Rui Zhang; Zhen Mao; Chang Xu; Wen Wang; Joey Sum-wing Kwong; Minjie Xu; Yi Song; Tianyi Lv; Zhiyuan Teng; Ruifeng Zhong; Hui Liu; Yang Liu; Qin Wang; Ying Wang; Yuan Zhang; Shuya Chen; Xiuli Chai; Rui He; Wenyi Zheng; Jiaxing Zhang

doi:10.1128/aac.00249-23

. 2023 May 23;67(6):e00249-23. doi: 10.1128/aac.00249-23

Association between Antibiotic Exposure and the Risk of Rash in Children with Infectious Mononucleosis: a Multicenter, Retrospective Cohort Study

Rui Zhang ^a,^#, Zhen Mao ^b,^#, Chang Xu ^c, Wen Wang ^d, Joey Sum-wing Kwong ^e, Minjie Xu ^f, Yi Song ^g, Tianyi Lv ^h, Zhiyuan Teng ⁱ, Ruifeng Zhong ^j, Hui Liu ^k, Yang Liu ^l, Qin Wang ^m, Ying Wang ⁿ, Yuan Zhang ^o, Shuya Chen ^p, Xiuli Chai ^q, Rui He ^r, Wenyi Zheng ^r, Jiaxing Zhang ^a,^✉

PMCID: PMC10269065 PMID: 37219437

ABSTRACT

Present evidence suggests that the administration of antibiotics, particularly aminopenicillins, may increase the risk of rash in children with infectious mononucleosis (IM).
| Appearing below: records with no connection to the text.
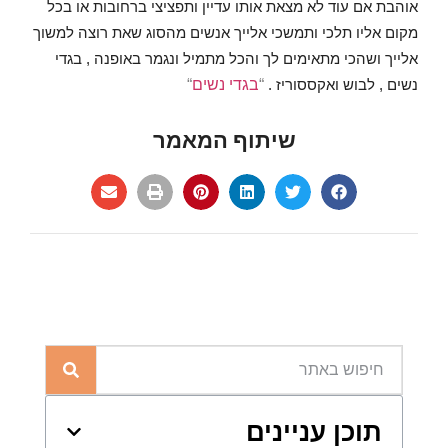
אוהבת אם עוד לא מצאת אותו עדיין ותפציצי ברחובות או בכל
מקום אליו תלכי ותמשכי אלייך אנשים מהסוג שאת רוצה למשוך
אלייך ושהכי מתאימים לך והכל מתמיל ונגמר באופנה , בגדי
“
בגדי נשים
“
נשים , לבוש ואקססוריז .
שיתוף המאמר
תוכן עניינים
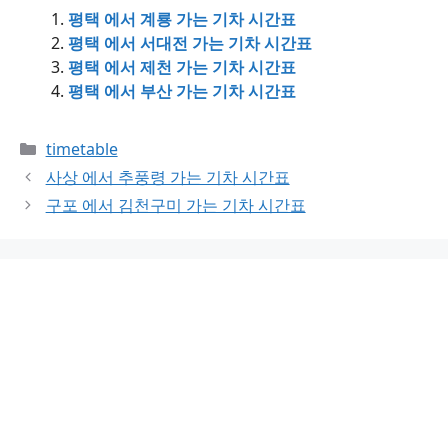
평택 에서 계룡 가는 기차 시간표
평택 에서 서대전 가는 기차 시간표
평택 에서 제천 가는 기차 시간표
평택 에서 부산 가는 기차 시간표
Categories
timetable
사상 에서 추풍령 가는 기차 시간표
구포 에서 김천구미 가는 기차 시간표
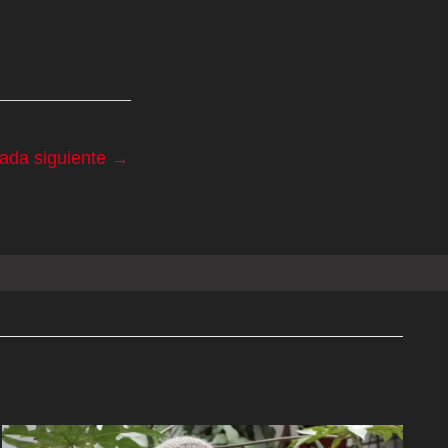
rada siguiente
→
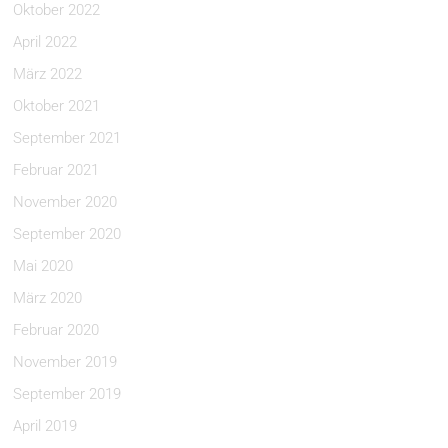
Oktober 2022
April 2022
März 2022
Oktober 2021
September 2021
Februar 2021
November 2020
September 2020
Mai 2020
März 2020
Februar 2020
November 2019
September 2019
April 2019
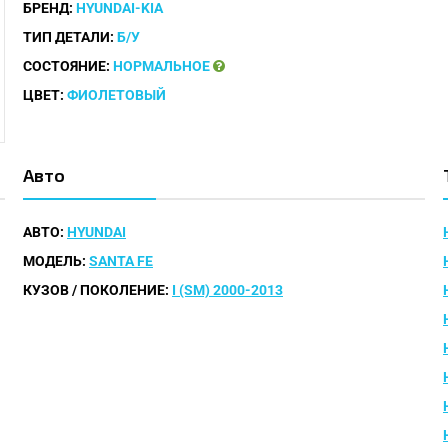
БРЕНД:
HYUNDAI-KIA
ТИП ДЕТАЛИ:
Б/У
СОСТОЯНИЕ:
НОРМАЛЬНОЕ
ЦВЕТ:
ФИОЛЕТОВЫЙ
Авто
АВТО:
HYUNDAI
МОДЕЛЬ:
SANTA FE
КУЗОВ / ПОКОЛЕНИЕ:
I (SM) 2000-2013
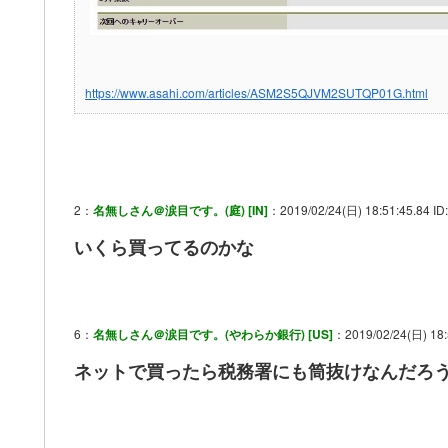
https://www.asahi.com/articles/ASM2S5QJVM2SUTQP01G.html
2：
名無しさん＠涙目です。(庭) [IN]
：2019/02/24(日) 18:51:45.84 
いくら買ってるのかな
6：
名無しさん＠涙目です。(やわらか銀行) [US]
：2019/02/24(日) 18:
ネットで買ったら税務署にも筒抜けなんだろ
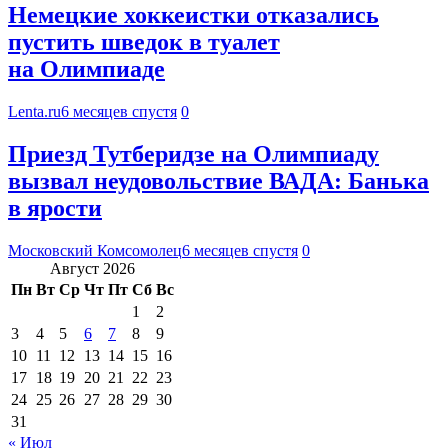
Немецкие хоккеистки отказались
пустить шведок в туалет
на Олимпиаде
Lenta.ru
6 месяцев спустя
0
Приезд Тутберидзе на Олимпиаду
вызвал неудовольствие ВАДА: Банька
в ярости
Московский Комсомолец
6 месяцев спустя
0
Август 2026
Пн
Вт
Ср
Чт
Пт
Сб
Вс
1
2
3
4
5
6
7
8
9
10
11
12
13
14
15
16
17
18
19
20
21
22
23
24
25
26
27
28
29
30
31
« Июл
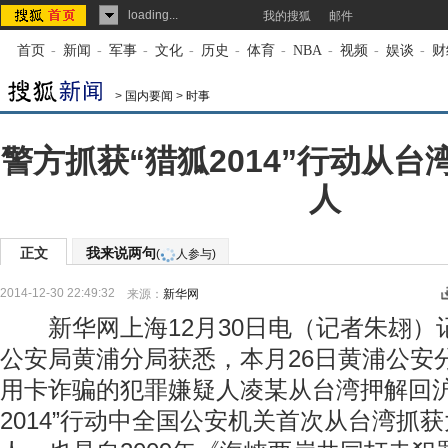
loading...
我的搜狐
邮件
首页
-
新闻
-
军事
-
文化
-
历史
-
体育
-
NBA
-
视频
-
娱谈
-
财
>
国内要闻
>
时事
警方抓获“猎狐2014”行动从
人
正文
我来说两句
(
人参与)
2014-12-30 22:49:32
来源：
新华网
新华网上海12月30日电（记者朱翃）记
公安局黄浦分局获悉，本月26日黄浦公安
用卡诈骗的犯罪嫌疑人凌某从台湾押解回沪
2014”行动中全国公安机关首次从台湾抓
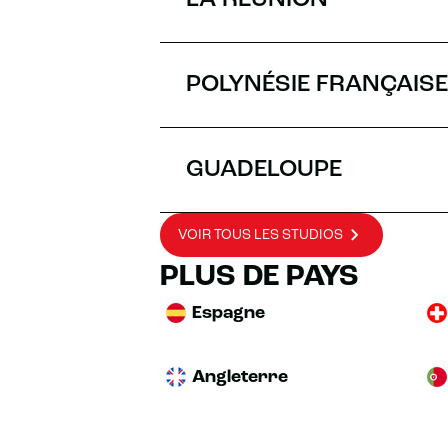
LA RÉUNION
POLYNÉSIE FRANÇAISE
GUADELOUPE
VOIR TOUS LES STUDIOS
PLUS DE PAYS
Espagne
Angleterre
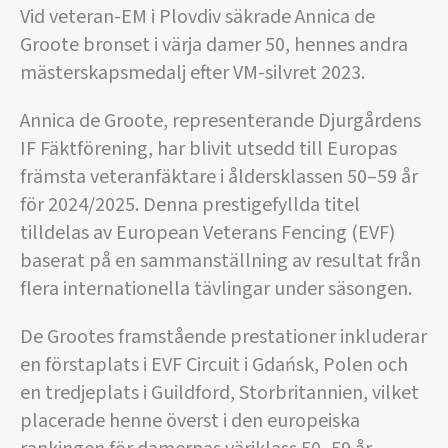
Vid veteran-EM i Plovdiv säkrade Annica de
Groote bronset i värja damer 50, hennes andra
mästerskapsmedalj efter VM-silvret 2023.
Annica de Groote, representerande Djurgårdens
IF Fäktförening, har blivit utsedd till Europas
främsta veteranfäktare i åldersklassen 50–59 år
för 2024/2025. Denna prestigefyllda titel
tilldelas av European Veterans Fencing (EVF)
baserat på en sammanställning av resultat från
flera internationella tävlingar under säsongen.
De Grootes framstående prestationer inkluderar
en förstaplats i EVF Circuit i Gdańsk, Polen och
en tredjeplats i Guildford, Storbritannien, vilket
placerade henne överst i den europeiska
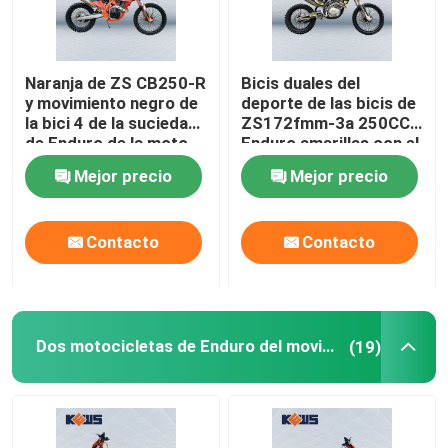
Naranja de ZS CB250-R
Bicis duales del
y movimiento negro de
deporte de las bicis de
la bici 4 de la suciedad
ZS172fmm-3a 250CC
de Enduro de la moto
Enduro amarillas con el
solo cilindro
Mejor precio
Mejor precio
Contacto
Contacto
Dos motocicletas de Enduro del movimiento
(19)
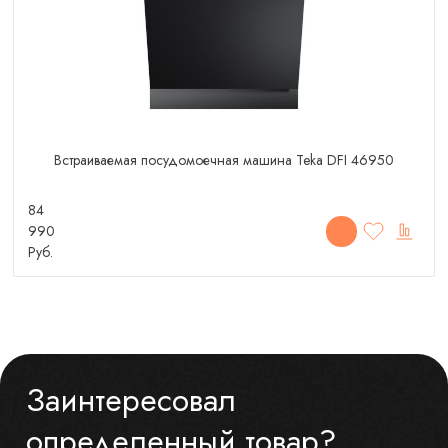
Встраиваемая посудомоечная машина Teka DFI 46950
84
990
Руб.
Заинтересовал
определенный товар?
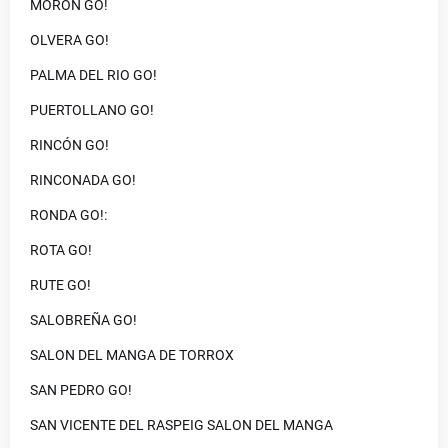
MORON GO!
OLVERA GO!
PALMA DEL RIO GO!
PUERTOLLANO GO!
RINCÓN GO!
RINCONADA GO!
RONDA GO!:
ROTA GO!
RUTE GO!
SALOBREÑA GO!
SALON DEL MANGA DE TORROX
SAN PEDRO GO!
SAN VICENTE DEL RASPEIG SALON DEL MANGA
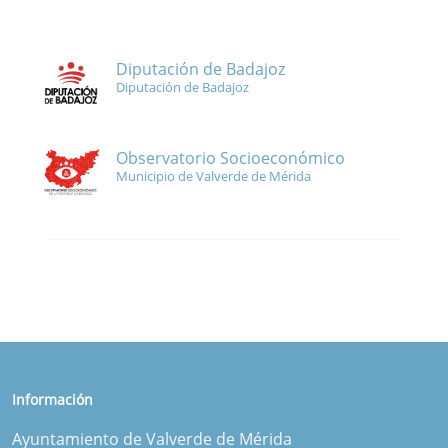
Diputación de Badajoz
Diputación de Badajoz
Observatorio Socioeconómico
Municipio de Valverde de Mérida
Información
Ayuntamiento de Valverde de Mérida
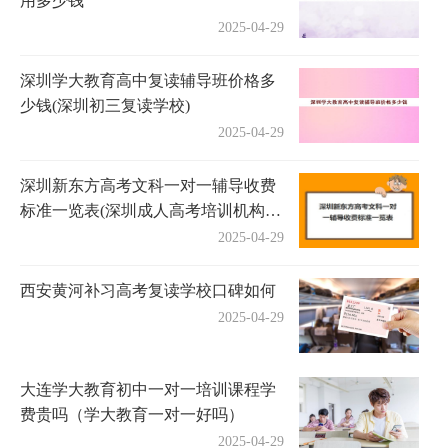
用多少钱
2025-04-29
深圳学大教育高中复读辅导班价格多
少钱(深圳初三复读学校)
2025-04-29
深圳新东方高考文科一对一辅导收费
标准一览表(深圳成人高考培训机构有
哪些)
2025-04-29
西安黄河补习高考复读学校口碑如何
2025-04-29
大连学大教育初中一对一培训课程学
费贵吗（学大教育一对一好吗）
2025-04-29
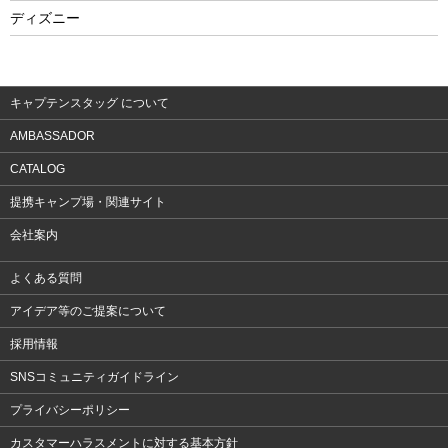
フィットネス
ディズニー
ウェア
アクセサリー
キャプテンスタッグ について
AMBASSADOR
CATALOG
提携キャンプ場・関連サイト
会社案内
よくある質問
アイデア等のご提案について
採用情報
SNSコミュニティガイドライン
プライバシーポリシー
カスタマーハラスメントに対する基本方針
This retrospective, multicenter cohort study of children with IM was conducted to explore the association between antibiotic exposure in IM children and the risk of rash. A robust error generalized linear regression was performed to address the potential cluster effect, as well as confounding factors such as age and sex. A total of 767 children (aged from 0 to 18 years) with IM from 14 hospitals in Guizhou Province were included in the final analysis. The regression analysis implied that exposure to antibiotics was associated with a significantly increased incidence of overall rash in IM children (adjusted odds ratio [AOR], 1.47; 95% confidence interval [CI], ~1.04 to 2.08; P = 0.029). Of 92 overall rash cases, 43 were probably related to antibiotic exposure: two cases (4.08%) in the amoxicillin-treated group and 41 (8.15%) in the group treated with other antibiotics. Regression analysis indicated that the risk of rash induced by amoxicillin in IM children was similar to that induced by other penicillins (AOR, 1.12; 95% CI, ~0.13 to 9.67), cephalosporins (AOR, 2.45; 95% CI, ~0.43 to 14.02), or macrolides (AOR, 0.91; 95% CI, ~0.15 to 5.43). Antibiotic exposure may be associated with an increased risk of overall rash in IM children, but amoxicillin was not found to be associated with any increased risk of rash during IM compared to other antibiotics. We suggest that clinicians be vigilant against the occurrence of rash in IM children receiving antibiotic therapy, rather than indiscriminately avoiding prescribing amoxicillin.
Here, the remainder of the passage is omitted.